Taylor (1999) describes the case study of a lady with mycosis fungoides, a rare, cutaneous form of T-cell lymphoma, whereby the cutaneous lesions are often extensive and frequently infected with herpes simplex viruses. The main problem for this lady was severe wound pain at all times, and had found it difficult to tolerate any dressings. Mepitel™ was used and the patients’ pain was greatly reduced, allowing her to be discharged home and enjoy an improved quality of life before her subsequent death. Another case study that illustrates the use of Mepitel™ in reducing pain and improving a patient’s quality of life is that described by Gates (2000) of a lady with a painful arterial leg ulcer. Her pain was significantly reduced, maceration of the surrounding skin was resolved and re-epithelialisation had taken place. A full cost analysis of the care of this patient showed that labour costs had reduced by two-thirds and dressing costs by one-third.

Conclusion
Low/non-adherent dressings are of value in granulating and epithelialising wounds as a primary wound contact layer. It can hopefully be seen that low/non-adherent dressings come in many different guises and that only a few are truly non-adherent. The issue of adherence and pain at dressing change is a very important nursing matter, as it can cause great distress for the patient and nurse. Hollinworth (1995) identified that although a dressing change may seem minor by clinicians, the patients may find the experience traumatic, both physically and psychologically. Hollinworth and Collier (2000) have also found from their survey of specialist nurses (n = 373), that the need to prevent trauma to the wound and to avoid causing the patient pain, are nurses’ main considerations during dressing changes. Eighty-one per cent of the nurses surveyed noticed that patients experienced pain on removal of dressing products, but sadly the survey also highlighted the fact that there was confusion about the properties and availability of many dressing products, perhaps meaning that inappropriate dressings have been applied at times. From a nursing perspective it is paramount to assess the patient and their wound and apply an appropriate wound dressing that will provide the optimum wound healing environment.

References
Gates, A. (2000) ‘The use of a non-adherent silicone dressing in arterial leg ulceration’ Journal of Wound Care 9; 2: 79–81.
Gotschall, C.S., Morrison, M.I.S., Eichelberger, M.R. (1998) ‘Prospective, randomized study of the efficacy of Mepitel™ on children with partial-thickness scalds’, Journal of Burn Care & Rehabilitation. 19: 279–283.
Hollinworth, H. (1995) ‘Nurses’ assessment and management of pain at wound dressing changes’, Journal of Wound Care 4; 2: 77–83.
Hollinworth, H., Collier, M. (2000) ‘Nurses’ views about pain and trauma at dressing changes: results of a national survey’, Journal of Wound Care, 9; 8: 369–373.
Lawrence, J. (1993) ‘Medicated tulle dressings’, Journal of Wound Care, 2; 4: 240–243.
Morgan, D. (2000) ‘Formulary of Wound Management Products’. 8th Ed. Haslemere.
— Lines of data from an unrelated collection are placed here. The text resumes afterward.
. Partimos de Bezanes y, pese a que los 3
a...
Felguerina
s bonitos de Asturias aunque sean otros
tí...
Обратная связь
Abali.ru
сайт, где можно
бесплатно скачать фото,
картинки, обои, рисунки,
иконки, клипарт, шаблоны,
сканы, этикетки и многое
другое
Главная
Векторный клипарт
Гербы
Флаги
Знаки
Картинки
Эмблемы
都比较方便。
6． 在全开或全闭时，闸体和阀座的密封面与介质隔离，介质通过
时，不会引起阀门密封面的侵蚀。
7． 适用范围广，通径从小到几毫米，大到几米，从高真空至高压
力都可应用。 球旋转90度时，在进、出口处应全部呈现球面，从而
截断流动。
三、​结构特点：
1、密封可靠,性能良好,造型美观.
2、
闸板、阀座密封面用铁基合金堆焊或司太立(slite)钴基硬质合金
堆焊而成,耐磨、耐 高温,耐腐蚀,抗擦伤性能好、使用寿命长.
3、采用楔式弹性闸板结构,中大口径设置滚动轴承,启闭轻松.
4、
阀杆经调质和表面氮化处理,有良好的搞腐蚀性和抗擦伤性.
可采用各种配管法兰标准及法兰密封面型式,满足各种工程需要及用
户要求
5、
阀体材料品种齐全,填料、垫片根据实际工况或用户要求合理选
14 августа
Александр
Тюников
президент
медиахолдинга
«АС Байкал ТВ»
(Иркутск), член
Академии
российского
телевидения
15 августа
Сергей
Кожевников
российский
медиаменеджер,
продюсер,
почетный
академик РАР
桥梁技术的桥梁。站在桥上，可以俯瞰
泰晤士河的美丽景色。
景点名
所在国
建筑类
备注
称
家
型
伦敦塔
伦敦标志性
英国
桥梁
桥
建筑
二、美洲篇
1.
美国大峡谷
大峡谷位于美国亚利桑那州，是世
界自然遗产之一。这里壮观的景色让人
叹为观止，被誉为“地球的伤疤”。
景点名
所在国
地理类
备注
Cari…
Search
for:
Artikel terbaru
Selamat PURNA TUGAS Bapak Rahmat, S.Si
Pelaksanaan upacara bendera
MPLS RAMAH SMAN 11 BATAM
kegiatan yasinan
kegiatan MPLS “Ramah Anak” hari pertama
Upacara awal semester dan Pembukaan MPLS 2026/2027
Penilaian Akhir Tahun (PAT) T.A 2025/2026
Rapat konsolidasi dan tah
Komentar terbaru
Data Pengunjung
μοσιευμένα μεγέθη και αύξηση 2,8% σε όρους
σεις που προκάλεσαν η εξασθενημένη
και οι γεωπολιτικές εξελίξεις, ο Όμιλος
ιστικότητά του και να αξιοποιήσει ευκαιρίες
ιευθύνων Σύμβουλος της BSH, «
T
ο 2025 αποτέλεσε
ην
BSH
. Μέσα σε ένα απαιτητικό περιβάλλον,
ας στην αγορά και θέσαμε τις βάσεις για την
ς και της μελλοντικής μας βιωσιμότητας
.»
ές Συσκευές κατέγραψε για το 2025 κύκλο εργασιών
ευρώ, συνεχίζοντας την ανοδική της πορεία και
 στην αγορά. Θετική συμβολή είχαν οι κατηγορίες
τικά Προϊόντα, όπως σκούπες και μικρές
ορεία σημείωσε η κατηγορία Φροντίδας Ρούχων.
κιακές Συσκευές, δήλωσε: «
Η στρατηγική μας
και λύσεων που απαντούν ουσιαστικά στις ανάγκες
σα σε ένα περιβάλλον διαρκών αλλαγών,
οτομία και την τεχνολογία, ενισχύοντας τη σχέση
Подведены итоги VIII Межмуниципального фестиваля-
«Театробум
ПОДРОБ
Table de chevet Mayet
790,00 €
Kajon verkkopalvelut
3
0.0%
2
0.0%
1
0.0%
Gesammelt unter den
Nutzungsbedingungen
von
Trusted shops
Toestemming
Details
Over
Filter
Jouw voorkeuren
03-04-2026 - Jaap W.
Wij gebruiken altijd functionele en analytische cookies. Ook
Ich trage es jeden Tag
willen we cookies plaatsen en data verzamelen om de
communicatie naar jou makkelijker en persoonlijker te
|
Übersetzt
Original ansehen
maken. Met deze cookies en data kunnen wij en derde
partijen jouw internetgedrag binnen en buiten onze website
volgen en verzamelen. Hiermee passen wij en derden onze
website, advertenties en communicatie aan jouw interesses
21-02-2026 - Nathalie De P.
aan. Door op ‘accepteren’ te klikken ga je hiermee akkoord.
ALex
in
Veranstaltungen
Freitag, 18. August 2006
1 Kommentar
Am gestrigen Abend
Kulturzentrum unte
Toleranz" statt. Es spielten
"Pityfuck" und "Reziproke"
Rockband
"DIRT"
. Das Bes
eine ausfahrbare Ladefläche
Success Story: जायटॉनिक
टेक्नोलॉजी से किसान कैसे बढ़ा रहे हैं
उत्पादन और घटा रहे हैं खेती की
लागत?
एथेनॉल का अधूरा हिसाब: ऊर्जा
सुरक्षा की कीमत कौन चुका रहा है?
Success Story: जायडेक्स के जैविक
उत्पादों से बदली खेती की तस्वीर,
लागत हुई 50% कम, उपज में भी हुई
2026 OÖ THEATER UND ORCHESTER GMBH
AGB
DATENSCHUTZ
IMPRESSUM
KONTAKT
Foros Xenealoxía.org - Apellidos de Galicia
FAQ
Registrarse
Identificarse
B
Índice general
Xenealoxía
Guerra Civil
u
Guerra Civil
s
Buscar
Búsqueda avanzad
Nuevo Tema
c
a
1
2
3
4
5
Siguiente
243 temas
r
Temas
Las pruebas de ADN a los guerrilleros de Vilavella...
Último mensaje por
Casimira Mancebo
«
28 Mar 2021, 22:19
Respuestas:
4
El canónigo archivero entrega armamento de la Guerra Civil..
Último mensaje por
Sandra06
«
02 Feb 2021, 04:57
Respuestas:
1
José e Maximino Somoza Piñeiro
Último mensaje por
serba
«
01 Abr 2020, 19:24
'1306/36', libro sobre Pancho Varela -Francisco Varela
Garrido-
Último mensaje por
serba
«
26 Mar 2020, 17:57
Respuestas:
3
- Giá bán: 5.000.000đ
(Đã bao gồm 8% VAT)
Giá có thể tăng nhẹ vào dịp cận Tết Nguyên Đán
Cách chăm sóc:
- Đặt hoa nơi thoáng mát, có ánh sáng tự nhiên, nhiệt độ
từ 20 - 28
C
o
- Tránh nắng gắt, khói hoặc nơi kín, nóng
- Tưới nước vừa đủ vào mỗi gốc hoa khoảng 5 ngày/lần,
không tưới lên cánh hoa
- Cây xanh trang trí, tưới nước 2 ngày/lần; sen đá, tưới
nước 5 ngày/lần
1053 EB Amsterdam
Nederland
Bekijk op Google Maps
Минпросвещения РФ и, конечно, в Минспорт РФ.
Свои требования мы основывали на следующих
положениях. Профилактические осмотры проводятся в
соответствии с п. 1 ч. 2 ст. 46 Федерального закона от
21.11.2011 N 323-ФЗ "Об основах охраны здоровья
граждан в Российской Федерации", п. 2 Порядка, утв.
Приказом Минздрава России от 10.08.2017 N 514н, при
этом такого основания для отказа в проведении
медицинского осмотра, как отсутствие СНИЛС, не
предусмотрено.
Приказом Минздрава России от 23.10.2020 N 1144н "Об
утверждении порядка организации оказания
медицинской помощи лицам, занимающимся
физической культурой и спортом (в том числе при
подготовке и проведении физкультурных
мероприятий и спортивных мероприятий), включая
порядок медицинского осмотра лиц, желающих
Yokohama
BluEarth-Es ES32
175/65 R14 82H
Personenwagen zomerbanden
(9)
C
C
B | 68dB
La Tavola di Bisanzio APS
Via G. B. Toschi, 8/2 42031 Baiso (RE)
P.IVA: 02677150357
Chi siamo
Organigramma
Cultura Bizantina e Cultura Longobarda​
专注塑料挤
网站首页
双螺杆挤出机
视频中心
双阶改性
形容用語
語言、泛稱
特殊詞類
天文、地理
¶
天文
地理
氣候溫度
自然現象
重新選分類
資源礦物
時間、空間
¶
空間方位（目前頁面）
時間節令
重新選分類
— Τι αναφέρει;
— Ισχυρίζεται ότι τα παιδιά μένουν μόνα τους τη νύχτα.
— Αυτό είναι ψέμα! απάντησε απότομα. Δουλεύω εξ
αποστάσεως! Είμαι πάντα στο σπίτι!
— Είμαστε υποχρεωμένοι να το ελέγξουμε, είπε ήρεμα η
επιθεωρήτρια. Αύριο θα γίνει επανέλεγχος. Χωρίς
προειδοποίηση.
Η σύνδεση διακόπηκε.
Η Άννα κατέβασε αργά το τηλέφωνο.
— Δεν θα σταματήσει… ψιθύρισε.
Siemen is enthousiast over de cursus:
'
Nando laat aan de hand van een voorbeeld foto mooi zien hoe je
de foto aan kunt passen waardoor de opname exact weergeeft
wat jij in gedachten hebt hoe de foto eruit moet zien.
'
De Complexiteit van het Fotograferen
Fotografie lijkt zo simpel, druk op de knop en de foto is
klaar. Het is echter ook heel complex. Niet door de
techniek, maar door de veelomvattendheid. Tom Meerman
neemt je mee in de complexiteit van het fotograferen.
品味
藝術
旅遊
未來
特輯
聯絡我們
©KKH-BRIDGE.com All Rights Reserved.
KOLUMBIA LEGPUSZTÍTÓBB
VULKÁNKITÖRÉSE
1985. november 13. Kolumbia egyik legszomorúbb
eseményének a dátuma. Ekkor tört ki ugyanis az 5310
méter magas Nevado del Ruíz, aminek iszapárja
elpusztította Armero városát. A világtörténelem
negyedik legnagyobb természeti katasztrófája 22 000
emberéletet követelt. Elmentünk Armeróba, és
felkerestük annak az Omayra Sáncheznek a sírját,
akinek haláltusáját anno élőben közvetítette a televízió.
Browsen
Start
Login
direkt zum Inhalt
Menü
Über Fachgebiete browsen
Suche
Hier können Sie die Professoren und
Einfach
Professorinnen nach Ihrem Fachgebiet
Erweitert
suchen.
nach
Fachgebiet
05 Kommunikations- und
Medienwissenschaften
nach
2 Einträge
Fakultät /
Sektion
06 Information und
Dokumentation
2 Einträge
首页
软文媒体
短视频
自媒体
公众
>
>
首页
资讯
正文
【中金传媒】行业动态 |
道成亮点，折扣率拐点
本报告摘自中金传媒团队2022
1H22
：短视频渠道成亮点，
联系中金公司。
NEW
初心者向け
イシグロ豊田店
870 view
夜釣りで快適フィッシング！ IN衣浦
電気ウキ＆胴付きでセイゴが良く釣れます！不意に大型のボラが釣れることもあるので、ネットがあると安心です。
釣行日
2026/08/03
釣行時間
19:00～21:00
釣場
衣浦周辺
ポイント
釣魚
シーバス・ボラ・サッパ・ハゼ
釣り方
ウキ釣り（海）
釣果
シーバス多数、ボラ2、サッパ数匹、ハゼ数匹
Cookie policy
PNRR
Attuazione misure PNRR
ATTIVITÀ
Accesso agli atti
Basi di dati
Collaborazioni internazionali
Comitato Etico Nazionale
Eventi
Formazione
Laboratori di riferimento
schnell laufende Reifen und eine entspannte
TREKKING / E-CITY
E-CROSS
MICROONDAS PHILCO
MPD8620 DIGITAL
Euromed Communications Ltd.
Platt, A.J., Phipps, A., Judkins, K. (1996) ‘A comparative study of silicone net dressing and paraffin gauze dressing in skin-grafted sites’, Burns, 22; 7: 543–545.
Taylor, R. (1999) ‘Use of a silicone net dressing in severe mycosis fungoides’, Journal of Wound Care, 8; 9: 429–430.
Terrill, P.J., Varughese, G. (2000) ‘A comparison of three primary non-adherent dressings applied to hand surgery wounds’, Journal of Wound Care, 9; 8: 359–363.
Thomas, S. (1990) ‘Primary wound contact materials’, In: Wound Management and Dressings. London. The Pharmaceutical Press.
Thomas, S. (1994) ‘Low-adherence dressings’, Journal of Wound Care, 3; 1: 27–30.
Williams, C. (1995) ‘Mepitel’, British Journal of Nursing, 4; 1: 51–52, 54–55.